**HOW TO COMPLETE THIS TASK**
Count the lines in the data below where the string "menu" occurs, please, and give the number alone.

Structured page parsing data:
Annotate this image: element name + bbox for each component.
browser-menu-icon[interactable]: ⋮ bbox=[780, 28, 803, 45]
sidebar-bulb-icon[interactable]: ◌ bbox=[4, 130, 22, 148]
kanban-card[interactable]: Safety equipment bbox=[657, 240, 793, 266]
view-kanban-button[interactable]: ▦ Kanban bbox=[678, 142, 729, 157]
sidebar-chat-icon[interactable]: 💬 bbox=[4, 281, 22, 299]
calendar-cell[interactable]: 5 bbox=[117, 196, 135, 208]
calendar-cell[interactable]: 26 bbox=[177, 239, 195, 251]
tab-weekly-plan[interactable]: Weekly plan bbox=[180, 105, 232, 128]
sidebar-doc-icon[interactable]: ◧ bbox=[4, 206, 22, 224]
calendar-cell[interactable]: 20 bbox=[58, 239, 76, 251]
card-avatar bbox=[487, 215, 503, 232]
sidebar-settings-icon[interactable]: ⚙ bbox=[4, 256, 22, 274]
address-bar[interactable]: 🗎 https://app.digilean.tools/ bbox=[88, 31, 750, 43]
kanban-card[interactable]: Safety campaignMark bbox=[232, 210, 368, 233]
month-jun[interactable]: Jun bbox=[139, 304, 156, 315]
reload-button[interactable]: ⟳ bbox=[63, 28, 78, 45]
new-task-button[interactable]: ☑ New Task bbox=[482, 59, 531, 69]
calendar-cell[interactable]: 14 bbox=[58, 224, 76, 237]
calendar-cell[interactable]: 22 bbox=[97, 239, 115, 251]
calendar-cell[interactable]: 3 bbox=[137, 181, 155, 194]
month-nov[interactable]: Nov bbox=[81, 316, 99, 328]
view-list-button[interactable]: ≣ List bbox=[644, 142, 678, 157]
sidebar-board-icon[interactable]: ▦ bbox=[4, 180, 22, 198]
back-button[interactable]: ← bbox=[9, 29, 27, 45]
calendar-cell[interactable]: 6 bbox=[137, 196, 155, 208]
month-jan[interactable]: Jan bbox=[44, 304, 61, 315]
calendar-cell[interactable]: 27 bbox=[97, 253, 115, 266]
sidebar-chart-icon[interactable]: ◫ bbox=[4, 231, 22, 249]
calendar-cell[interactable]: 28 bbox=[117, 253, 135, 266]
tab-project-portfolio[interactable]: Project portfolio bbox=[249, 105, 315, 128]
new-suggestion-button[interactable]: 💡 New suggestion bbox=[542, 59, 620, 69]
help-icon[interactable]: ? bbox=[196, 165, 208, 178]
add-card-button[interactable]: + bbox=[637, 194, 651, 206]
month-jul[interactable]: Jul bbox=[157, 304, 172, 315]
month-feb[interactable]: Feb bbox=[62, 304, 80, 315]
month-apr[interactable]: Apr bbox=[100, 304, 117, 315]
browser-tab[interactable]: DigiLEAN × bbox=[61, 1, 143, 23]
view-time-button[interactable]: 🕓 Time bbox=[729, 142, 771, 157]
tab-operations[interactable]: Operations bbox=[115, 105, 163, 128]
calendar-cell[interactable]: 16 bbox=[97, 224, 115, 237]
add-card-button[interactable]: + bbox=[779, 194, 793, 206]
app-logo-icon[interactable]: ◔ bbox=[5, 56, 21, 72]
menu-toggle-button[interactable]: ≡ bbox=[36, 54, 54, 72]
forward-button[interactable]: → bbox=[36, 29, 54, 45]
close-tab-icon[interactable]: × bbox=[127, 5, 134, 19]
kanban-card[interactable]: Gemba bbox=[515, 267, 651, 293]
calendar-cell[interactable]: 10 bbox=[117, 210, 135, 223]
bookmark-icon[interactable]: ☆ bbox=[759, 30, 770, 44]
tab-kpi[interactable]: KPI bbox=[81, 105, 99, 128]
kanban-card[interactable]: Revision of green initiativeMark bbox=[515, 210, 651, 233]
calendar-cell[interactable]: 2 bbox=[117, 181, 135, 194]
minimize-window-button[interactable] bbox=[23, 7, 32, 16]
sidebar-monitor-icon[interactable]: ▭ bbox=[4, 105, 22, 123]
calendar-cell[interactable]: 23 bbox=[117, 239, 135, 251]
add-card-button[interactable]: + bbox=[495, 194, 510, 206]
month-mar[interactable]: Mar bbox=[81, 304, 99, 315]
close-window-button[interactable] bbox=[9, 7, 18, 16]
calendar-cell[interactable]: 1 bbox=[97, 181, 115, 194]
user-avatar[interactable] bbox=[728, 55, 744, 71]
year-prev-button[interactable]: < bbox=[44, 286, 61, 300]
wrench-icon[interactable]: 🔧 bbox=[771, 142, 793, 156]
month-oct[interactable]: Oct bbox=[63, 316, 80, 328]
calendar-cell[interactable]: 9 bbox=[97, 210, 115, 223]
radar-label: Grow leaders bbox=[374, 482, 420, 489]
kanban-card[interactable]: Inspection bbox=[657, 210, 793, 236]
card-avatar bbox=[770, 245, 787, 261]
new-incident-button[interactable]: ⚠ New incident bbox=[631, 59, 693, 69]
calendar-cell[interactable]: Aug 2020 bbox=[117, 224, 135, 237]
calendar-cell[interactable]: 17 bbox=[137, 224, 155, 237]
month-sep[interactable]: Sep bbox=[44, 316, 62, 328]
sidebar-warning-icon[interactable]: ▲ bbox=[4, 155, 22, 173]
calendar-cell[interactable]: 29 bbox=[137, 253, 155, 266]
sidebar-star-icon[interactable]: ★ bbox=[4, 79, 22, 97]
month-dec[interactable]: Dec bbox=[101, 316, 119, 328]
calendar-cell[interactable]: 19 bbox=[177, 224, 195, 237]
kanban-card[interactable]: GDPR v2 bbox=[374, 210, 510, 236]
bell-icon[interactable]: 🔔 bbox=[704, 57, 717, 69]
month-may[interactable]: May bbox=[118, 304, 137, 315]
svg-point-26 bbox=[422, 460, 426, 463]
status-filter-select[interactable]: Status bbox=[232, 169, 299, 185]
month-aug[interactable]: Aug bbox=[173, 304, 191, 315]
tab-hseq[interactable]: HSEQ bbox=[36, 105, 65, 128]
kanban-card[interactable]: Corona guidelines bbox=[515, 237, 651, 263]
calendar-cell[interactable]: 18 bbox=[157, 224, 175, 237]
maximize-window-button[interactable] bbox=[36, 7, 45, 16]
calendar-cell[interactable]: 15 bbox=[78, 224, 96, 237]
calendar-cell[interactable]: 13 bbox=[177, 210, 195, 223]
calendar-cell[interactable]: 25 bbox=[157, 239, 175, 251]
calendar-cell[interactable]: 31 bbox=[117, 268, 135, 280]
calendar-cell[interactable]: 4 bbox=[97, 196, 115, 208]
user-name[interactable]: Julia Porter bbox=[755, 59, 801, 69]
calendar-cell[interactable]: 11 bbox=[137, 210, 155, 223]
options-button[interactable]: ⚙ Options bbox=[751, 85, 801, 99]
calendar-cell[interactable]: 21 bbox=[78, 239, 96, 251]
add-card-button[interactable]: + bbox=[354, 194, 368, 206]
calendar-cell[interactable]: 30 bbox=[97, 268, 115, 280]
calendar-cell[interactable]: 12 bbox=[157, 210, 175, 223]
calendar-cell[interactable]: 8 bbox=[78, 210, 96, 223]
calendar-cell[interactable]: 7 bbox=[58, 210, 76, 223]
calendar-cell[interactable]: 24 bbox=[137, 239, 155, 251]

**TASK RESULT**
2